Exercise brief: Among the entries below, find the lines that hold the word "بتنی" and report them.

*** Opening Input ***

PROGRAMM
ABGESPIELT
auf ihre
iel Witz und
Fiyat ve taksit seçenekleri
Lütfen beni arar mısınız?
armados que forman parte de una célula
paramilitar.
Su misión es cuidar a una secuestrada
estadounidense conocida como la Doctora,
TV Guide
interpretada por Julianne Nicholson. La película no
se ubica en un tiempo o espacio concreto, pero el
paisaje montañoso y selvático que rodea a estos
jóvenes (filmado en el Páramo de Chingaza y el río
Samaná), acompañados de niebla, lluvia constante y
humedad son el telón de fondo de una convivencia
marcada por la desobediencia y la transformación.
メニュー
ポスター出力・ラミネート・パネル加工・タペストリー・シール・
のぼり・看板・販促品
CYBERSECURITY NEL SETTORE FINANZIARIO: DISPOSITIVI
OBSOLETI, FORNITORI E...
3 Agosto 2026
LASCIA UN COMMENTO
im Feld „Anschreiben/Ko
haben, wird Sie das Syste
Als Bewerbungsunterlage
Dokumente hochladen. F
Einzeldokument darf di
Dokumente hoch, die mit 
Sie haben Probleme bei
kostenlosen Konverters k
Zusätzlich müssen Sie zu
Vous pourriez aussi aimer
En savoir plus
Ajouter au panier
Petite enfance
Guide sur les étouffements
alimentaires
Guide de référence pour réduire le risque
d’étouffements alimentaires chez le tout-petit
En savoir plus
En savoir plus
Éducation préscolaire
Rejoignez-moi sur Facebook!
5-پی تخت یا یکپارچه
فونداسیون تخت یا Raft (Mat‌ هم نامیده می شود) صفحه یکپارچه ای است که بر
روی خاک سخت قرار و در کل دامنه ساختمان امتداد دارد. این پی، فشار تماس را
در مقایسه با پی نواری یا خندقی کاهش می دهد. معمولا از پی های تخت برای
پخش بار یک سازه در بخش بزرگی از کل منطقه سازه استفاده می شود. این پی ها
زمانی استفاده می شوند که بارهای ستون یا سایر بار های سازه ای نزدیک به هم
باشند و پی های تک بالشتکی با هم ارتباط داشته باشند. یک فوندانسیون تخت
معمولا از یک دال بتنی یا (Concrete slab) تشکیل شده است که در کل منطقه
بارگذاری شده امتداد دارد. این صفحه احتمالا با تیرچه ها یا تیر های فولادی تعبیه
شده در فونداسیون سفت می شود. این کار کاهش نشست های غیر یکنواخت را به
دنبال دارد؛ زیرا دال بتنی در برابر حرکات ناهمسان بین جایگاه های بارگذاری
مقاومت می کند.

*** Closing Input ***

Reply:
معمولا از یک دال بتنی یا (Concrete slab) تشکیل شده است که در کل منطقه
دنبال دارد؛ زیرا دال بتنی در برابر حرکات ناهمسان بین جایگاه های بارگذاری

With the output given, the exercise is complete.